Perhaps India's bowlers, in their attempt to intimidate the debutant, overdid it. Both Zaheer Khan and Ishant were wayward in the crucial first session when the ball swung. They fed him a diet of short deliveries or ones that were pitched on driveable lengths. The early fall of Smith did not deter Petersen either, and he hooked Ishant in the next over. When Zaheer committed the folly of bouncing his opponent, he too was dispatched to the midwicket boundary. "They were trying to get me out early and offered me a couple of boundary balls," Petersen said.

Playing with the full face of the bat, Petersen displayed elegant footwork to get close to the pitch of the ball before deciding on his shot. The presence of Amla at the other end helped him. Amla, the double centurion at Nagpur, played the role Kallis usually does, dominating the spinners, especially Harbhajan, who was hardly bowled in the second session.

Amla's assurance allowed Petersen to grow in confidence.
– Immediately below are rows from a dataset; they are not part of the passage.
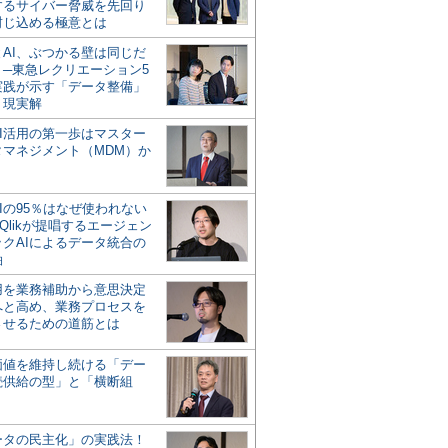
するサイバー脅威を先回り
封じ込める極意とは
とAI、ぶつかる壁は同じだ
」─東急レクリエーション5
実践が示す「データ整備」
う現実解
AI活用の第一歩はマスター
タマネジメント（MDM）か
Iの95％はなぜ使われない
Qlikが提唱するエージェン
ックAIによるデータ統合の
軸
活用を業務補助から意思決定
へと高め、業務プロセスを
させるための道筋とは
の価値を維持し続ける「デー
続供給の型」と「横断組
ータの民主化」の実践法！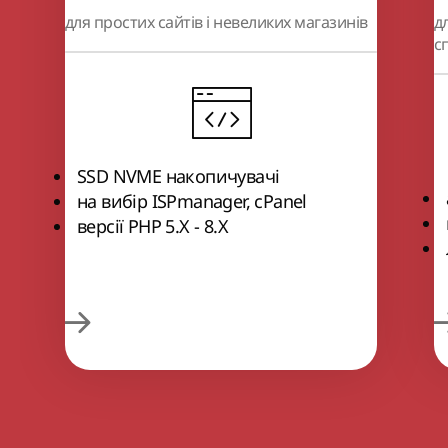
для простих сайтів і невеликих магазинів
д
с
SSD NVME накопичувачі
на вибір ISPmanager, cPanel
версії РНР 5.Х - 8.Х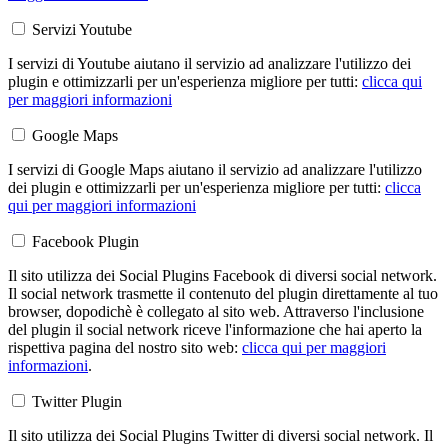
Servizi Youtube
I servizi di Youtube aiutano il servizio ad analizzare l'utilizzo dei
plugin e ottimizzarli per un'esperienza migliore per tutti:
clicca qui
per maggiori informazioni
Google Maps
I servizi di Google Maps aiutano il servizio ad analizzare l'utilizzo
dei plugin e ottimizzarli per un'esperienza migliore per tutti:
clicca
qui per maggiori informazioni
Facebook Plugin
Il sito utilizza dei Social Plugins Facebook di diversi social network.
Il social network trasmette il contenuto del plugin direttamente al tuo
browser, dopodichè è collegato al sito web. Attraverso l'inclusione
del plugin il social network riceve l'informazione che hai aperto la
rispettiva pagina del nostro sito web:
clicca qui per maggiori
informazioni
.
Twitter Plugin
Il sito utilizza dei Social Plugins Twitter di diversi social network. Il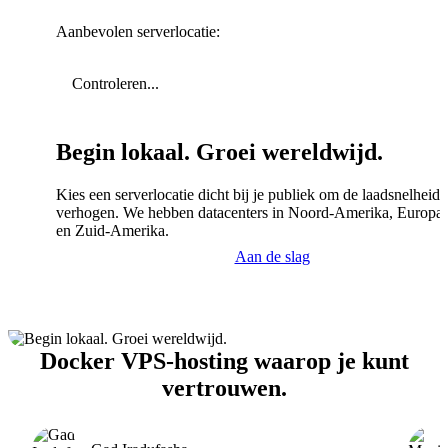
Aanbevolen serverlocatie:
Controleren...
Begin lokaal. Groei wereldwijd.
Kies een serverlocatie dicht bij je publiek om de laadsnelheid 
verhogen. We hebben datacenters in Noord-Amerika, Europa,
en Zuid-Amerika.
Aan de slag
Docker VPS-hosting waarop je kunt
vertrouwen.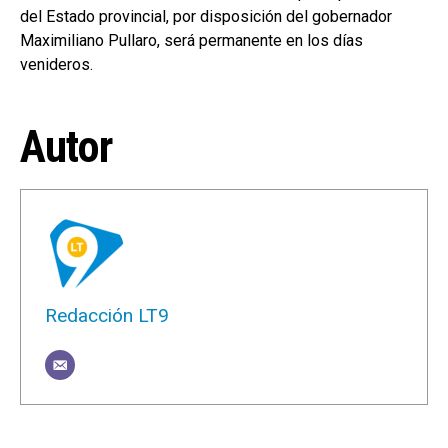
del Estado provincial, por disposición del gobernador
Maximiliano Pullaro, será permanente en los días
venideros.
Autor
Redacción LT9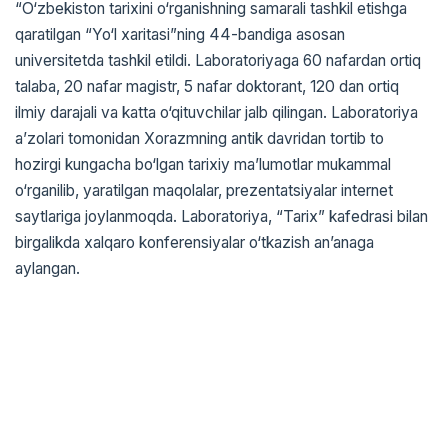
“O‘zbekiston tarixini o‘rganishning samarali tashkil etishga
qaratilgan “Yo‘l xaritasi”ning 44-bandiga asosan
universitetda tashkil etildi. Laboratoriyaga 60 nafardan ortiq
talaba, 20 nafar magistr, 5 nafar doktorant, 120 dan ortiq
ilmiy darajali va katta o‘qituvchilar jalb qilingan. Laboratoriya
a’zolari tomonidan Xorazmning antik davridan tortib to
hozirgi kungacha bo‘lgan tarixiy ma’lumotlar mukammal
o‘rganilib, yaratilgan maqolalar, prezentatsiyalar internet
saytlariga joylanmoqda. Laboratoriya, “Tarix” kafedrasi bilan
birgalikda xalqaro konferensiyalar o‘tkazish an’anaga
aylangan.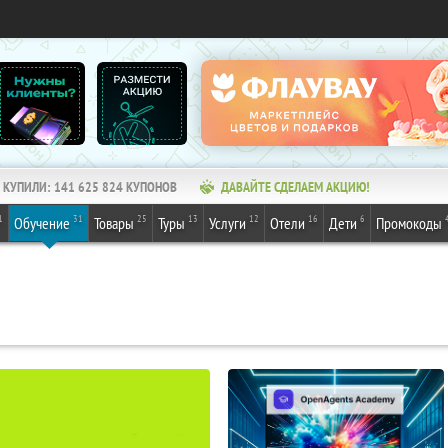
КУПИЛИ:
141 625 824
КУПОНОВ
ДАВАЙТЕ СДЕЛАЕМ АКЦИЮ!
1
31
25
13
12
16
6
Обучение
Товары
Туры
Услуги
Отели
Дети
Промокоды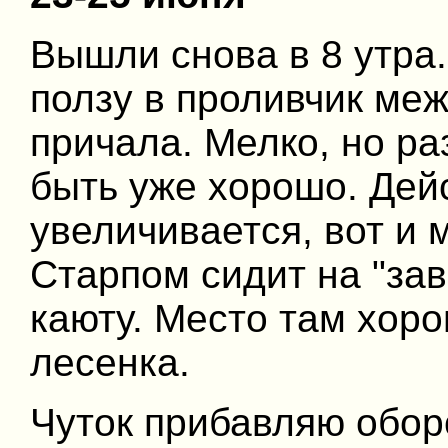
Вышли снова в 8 утра
ползу в проливчик ме
причала. Мелко, но ра
быть уже хорошо. Дей
увеличивается, вот и
Старпом сидит на "за
каюту. Место там хоро
лесенка.
Чуток прибавляю обор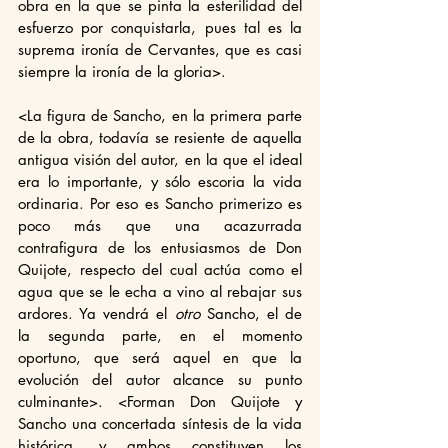
obra en la que se pinta la esterilidad del 
esfuerzo por conquistarla, pues tal es la 
suprema ironía de Cervantes, que es casi 
siempre la ironía de la gloria>.
<La figura de Sancho, en la primera parte 
de la obra, todavía se resiente de aquella 
antigua visión del autor, en la que el ideal 
era lo importante, y sólo escoria la vida 
ordinaria. Por eso es Sancho primerizo es 
poco más que una acazurrada 
contrafigura de los entusiasmos de Don 
Quijote, respecto del cual actúa como el 
agua que se le echa a vino al rebajar sus 
ardores. Ya vendrá el 
otro
 Sancho, el de 
la segunda parte, en el momento 
oportuno, que será aquel en que la 
evolución del autor alcance su punto 
culminante>. <Forman Don Quijote y 
Sancho una concertada síntesis de la vida 
histórica, y ambos constituyen los 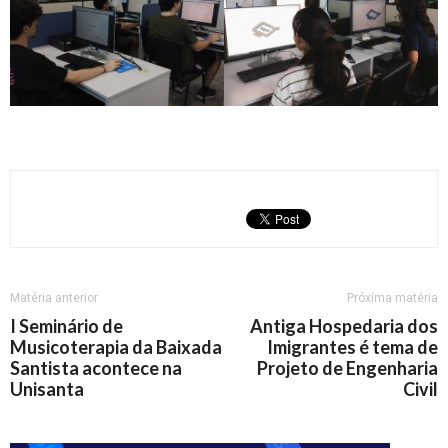
Matéria anterior
Próxima matéria
I Seminário de
Antiga Hospedaria dos
Musicoterapia da Baixada
Imigrantes é tema de
Santista acontece na
Projeto de Engenharia
Unisanta
Civil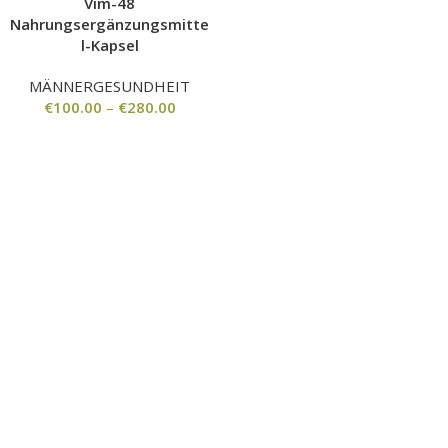
Vim-48
Nahrungsergänzungsmitte
l-Kapsel
MÄNNERGESUNDHEIT
€
100.00
–
€
280.00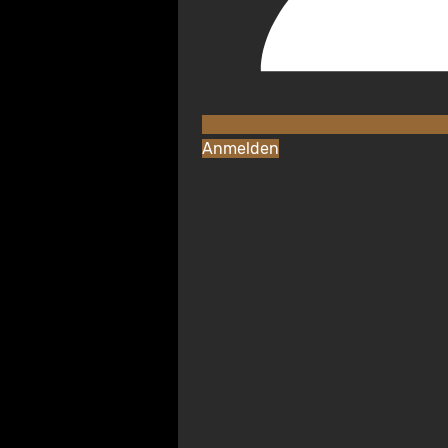
Anmelden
Only in the nineties did he get nervous and offer a chance for the first time, failing to negotiate the reverse swing of Ishant convincingly. He did not succumb, though, and raised his bat after a deserved century, acknowledging the support of his team.

Eden Gardens can be an intimidating venue because of its size, its raucous crowds and the historic battles fought there. AB de Villiers had said on Saturday that it is a special ground to play cricket on, a place every cricketer wants to excel. For Petersen the feeling was the same, especially on the day of his debut, but he did not allow anything to overawe him.